Spangled Drongos, Willie Wagtails And Much More This May

What a great month for birders on Fraser.  In addition to our resort guests, the Kingfisher Bay team were chuffed to welcome members of the Hervey Bay Bird Watching Club back to gorgeous Fraser Island.

During May, the flush of new plant growth in the Wallum set the stage for some of our most colourful and quirky feathered friends to perform.  Leading our May flock star line-up, was the treetop aerobatics of the elegant Spangled Drongos – they put on quite a show as they feasted amongst our Swamp Mahogany trees.

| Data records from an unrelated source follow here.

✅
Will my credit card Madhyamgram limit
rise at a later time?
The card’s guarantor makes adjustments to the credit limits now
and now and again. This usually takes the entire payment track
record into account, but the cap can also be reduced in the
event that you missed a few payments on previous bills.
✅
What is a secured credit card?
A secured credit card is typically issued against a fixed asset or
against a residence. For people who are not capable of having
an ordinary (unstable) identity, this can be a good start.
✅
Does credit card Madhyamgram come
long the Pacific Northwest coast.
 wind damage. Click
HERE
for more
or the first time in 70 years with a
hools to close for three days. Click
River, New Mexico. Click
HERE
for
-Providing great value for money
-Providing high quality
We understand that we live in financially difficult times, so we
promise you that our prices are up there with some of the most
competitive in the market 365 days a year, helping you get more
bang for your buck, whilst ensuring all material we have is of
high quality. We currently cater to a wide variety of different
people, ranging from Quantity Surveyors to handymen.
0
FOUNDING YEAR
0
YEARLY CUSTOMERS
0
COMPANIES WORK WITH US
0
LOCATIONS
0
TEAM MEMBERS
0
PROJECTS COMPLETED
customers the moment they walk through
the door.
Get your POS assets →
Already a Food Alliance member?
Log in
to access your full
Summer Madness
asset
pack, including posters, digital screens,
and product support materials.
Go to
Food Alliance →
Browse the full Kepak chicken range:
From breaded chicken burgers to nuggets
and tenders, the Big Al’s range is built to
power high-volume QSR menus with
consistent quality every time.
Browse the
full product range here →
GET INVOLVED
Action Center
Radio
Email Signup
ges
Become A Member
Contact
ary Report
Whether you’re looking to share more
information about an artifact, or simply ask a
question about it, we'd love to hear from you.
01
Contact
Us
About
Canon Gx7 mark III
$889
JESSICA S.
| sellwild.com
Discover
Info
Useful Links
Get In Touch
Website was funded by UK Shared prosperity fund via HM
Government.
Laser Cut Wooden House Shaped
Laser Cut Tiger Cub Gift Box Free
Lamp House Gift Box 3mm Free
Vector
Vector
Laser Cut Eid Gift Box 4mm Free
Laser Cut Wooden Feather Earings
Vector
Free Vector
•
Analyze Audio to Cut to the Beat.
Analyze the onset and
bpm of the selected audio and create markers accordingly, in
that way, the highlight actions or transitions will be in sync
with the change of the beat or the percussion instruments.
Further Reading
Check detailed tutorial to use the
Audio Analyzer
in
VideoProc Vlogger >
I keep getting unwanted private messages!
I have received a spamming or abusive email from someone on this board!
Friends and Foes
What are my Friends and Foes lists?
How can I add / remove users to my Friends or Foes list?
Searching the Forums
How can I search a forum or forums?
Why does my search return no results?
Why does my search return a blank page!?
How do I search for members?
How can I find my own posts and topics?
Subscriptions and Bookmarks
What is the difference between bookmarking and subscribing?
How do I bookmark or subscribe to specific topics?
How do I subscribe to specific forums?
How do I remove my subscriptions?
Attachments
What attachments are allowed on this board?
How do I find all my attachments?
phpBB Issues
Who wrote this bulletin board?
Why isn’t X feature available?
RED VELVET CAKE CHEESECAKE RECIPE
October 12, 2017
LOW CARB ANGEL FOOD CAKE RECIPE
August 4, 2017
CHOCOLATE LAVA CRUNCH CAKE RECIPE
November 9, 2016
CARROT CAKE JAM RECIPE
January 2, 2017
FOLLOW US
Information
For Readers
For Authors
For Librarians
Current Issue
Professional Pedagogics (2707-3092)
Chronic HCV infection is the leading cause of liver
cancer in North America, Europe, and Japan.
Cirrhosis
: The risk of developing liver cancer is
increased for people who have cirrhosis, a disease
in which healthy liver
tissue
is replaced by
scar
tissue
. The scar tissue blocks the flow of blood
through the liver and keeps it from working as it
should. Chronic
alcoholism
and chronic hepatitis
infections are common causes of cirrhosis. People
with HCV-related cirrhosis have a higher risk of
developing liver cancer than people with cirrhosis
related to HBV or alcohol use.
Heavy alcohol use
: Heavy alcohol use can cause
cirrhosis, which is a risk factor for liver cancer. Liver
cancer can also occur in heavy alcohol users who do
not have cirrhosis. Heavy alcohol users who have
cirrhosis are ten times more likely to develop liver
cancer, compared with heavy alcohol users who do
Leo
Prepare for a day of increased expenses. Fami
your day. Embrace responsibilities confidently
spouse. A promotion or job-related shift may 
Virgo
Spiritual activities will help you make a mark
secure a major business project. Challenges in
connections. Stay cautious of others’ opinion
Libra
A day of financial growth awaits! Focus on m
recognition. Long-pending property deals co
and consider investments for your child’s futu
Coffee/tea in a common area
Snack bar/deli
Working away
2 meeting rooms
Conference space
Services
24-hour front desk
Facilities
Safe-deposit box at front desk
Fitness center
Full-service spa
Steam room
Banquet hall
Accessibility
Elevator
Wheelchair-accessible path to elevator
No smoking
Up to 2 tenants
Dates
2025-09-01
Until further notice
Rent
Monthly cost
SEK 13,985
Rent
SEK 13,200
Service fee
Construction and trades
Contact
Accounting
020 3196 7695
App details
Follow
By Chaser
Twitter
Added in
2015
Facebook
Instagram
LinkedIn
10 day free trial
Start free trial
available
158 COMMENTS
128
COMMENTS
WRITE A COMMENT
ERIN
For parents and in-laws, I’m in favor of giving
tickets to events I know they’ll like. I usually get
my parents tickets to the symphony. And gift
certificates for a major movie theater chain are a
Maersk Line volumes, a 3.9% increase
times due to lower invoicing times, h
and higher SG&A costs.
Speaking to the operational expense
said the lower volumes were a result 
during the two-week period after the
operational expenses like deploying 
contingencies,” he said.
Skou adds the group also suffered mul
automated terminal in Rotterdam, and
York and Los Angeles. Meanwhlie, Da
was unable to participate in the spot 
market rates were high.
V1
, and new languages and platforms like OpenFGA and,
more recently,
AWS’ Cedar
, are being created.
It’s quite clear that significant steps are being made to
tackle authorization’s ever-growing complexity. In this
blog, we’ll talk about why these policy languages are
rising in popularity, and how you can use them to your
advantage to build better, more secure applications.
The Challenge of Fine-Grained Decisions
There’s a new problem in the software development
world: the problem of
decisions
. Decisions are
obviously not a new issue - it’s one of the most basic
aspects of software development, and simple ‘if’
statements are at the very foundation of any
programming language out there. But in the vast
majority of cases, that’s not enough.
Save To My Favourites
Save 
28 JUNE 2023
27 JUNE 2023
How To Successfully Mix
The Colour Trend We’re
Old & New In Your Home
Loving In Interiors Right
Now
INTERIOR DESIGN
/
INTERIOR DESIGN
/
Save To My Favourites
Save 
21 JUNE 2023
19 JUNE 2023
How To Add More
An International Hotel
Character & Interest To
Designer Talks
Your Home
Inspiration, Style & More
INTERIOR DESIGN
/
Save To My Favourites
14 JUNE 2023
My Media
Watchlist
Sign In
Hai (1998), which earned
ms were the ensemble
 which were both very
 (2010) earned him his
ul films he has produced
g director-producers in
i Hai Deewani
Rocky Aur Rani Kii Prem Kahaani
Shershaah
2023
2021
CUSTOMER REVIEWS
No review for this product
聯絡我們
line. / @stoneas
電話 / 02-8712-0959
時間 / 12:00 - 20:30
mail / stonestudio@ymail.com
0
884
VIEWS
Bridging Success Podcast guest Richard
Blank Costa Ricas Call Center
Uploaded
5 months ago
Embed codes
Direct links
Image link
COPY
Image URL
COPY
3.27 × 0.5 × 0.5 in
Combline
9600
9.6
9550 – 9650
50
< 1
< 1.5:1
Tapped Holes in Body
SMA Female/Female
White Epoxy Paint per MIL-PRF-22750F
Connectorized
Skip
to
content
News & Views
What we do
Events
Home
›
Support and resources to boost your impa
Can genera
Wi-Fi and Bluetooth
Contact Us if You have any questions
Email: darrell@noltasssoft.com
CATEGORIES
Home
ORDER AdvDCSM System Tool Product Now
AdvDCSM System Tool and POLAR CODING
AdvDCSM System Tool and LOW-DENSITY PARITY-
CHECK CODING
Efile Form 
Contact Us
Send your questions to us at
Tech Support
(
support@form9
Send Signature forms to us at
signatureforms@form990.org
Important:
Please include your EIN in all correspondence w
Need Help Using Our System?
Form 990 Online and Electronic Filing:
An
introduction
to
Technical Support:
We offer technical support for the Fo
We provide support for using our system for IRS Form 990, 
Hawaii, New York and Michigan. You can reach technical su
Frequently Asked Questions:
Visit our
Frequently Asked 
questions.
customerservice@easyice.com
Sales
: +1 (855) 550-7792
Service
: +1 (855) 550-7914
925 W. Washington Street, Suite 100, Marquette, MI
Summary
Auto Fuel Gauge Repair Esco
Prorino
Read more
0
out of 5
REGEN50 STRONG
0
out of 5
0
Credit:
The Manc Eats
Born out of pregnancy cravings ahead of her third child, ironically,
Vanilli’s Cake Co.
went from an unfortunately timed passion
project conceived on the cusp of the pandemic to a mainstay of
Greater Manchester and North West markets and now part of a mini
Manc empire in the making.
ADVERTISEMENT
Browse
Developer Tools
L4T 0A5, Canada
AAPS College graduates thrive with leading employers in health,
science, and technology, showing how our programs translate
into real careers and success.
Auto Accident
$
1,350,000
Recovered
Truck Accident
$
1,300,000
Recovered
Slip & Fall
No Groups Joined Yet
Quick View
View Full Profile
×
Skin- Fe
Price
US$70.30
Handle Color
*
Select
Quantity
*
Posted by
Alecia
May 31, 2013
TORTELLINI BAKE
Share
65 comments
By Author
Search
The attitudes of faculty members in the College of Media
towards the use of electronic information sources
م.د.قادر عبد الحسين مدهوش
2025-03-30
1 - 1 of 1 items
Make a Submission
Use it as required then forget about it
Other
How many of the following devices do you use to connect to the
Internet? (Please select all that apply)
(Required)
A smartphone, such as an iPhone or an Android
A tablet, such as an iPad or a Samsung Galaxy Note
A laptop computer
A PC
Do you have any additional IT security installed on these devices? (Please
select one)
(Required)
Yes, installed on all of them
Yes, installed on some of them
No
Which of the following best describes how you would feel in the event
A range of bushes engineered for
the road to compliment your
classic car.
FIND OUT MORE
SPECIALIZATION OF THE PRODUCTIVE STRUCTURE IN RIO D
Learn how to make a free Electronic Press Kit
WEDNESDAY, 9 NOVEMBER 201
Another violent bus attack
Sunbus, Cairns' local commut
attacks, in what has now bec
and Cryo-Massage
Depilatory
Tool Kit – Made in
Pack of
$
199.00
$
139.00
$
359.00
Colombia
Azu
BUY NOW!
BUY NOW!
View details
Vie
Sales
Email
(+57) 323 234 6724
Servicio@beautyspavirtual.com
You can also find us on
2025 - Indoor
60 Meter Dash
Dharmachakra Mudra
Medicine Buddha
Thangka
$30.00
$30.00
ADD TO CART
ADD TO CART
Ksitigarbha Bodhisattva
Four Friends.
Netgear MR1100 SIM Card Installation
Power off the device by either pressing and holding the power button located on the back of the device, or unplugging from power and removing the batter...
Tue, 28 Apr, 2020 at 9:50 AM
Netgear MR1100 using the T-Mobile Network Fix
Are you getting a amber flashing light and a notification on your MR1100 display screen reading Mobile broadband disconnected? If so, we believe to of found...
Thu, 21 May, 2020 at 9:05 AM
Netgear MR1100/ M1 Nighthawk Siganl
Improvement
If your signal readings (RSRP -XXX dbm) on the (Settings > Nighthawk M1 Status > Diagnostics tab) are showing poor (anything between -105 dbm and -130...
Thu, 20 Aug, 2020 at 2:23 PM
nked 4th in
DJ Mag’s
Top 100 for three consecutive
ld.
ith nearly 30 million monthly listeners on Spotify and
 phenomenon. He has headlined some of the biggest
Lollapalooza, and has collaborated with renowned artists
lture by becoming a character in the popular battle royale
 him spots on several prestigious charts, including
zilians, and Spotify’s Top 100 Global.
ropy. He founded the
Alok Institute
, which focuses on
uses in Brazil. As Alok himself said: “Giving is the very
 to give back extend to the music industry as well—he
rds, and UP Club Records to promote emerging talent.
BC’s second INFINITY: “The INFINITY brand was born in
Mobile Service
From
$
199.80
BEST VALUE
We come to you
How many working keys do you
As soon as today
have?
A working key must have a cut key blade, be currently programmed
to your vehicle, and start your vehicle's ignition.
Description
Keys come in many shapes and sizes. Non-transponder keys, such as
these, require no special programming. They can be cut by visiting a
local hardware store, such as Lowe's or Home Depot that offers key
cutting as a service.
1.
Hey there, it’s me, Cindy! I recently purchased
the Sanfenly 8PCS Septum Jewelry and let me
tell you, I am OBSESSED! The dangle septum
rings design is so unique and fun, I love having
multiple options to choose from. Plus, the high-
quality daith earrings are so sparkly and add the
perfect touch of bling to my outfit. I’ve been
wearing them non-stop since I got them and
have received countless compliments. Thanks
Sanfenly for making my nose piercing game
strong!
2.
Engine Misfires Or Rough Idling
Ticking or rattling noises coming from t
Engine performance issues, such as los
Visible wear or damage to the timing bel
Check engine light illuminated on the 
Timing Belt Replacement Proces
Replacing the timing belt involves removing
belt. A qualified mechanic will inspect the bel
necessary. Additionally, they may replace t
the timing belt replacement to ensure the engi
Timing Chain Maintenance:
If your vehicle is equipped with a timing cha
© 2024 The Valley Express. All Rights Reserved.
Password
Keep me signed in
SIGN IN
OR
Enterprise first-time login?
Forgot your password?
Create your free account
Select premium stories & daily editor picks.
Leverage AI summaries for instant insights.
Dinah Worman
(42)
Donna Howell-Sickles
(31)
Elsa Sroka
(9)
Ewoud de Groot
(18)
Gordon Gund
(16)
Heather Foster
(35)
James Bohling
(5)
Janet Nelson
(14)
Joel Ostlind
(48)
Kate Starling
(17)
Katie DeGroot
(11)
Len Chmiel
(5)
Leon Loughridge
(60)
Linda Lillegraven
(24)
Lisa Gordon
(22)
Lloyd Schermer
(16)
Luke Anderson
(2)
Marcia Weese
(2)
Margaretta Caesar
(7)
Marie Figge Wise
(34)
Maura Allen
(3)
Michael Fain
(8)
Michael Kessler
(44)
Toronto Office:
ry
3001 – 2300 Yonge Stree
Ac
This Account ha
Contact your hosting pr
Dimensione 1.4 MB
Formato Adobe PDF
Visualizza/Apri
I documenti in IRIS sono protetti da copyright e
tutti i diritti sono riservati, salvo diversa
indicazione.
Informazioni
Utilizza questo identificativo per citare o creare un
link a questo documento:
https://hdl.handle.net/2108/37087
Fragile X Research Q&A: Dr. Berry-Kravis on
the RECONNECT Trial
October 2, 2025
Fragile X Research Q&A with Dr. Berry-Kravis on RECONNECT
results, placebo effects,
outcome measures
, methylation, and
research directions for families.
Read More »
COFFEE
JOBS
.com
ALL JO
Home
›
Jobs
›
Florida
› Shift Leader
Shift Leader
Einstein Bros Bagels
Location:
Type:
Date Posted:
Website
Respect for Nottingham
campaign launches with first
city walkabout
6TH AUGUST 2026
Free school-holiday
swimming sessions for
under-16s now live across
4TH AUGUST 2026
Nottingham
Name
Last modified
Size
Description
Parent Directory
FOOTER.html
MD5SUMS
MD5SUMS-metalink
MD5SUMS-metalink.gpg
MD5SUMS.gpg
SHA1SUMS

Sam the Eagle? No, it's a Noisy Friar Bird.  Pic by A Leishman
These sleek, noisy birds are easily identified by their blood red eyes, glossy black plumage, with iridescent blue-green spots (or spangles) and long forked, fish-like tail.

Our male Scarlet Honeyeaters (they’re a vivid scarlet red and black bird with whitish underparts) didn’t disappoint – amusing us with their clown-like antics in the scrub.

Did you know that both male and female Scarlet Honeyeaters make a ‘chiew chiew’ sounding contact call?

Scarlet Honeyeaters feed mainly on nectar and sometimes on fruit and insects and tend to feed in the upper levels of the canopy and forage in flowers and foliage.  Unfortunately, they’re normally evicted from feeding grounds by other more aggressive honeyeasters - like our resident Noisy Friarbirds (see photo above) – who also added their deep, honking call to Fraser Island’s morning May chorus.

Visibility around the lakes has been brilliant and our Azure Kingfishers have been regulars, alongside our resident Dusky Moorhen, which we saw gliding in the more reclusive wetland pockets. One of our winter tourists, the Grey Fantail, has also been keeping watch on resort happenings, seen often in the company of the more domestic Willie Wagtail in and around the resort’s Sand Bar bistro.

Beach side, we’ve seen some impressive aerial action with the reappearance of paired behaviour from our Brahminy Kites. These medium-sized raptors usually search for prey from around 20 to 50 metres above the water, before executing steep dives to catch their meal. Talk about extreme fishing!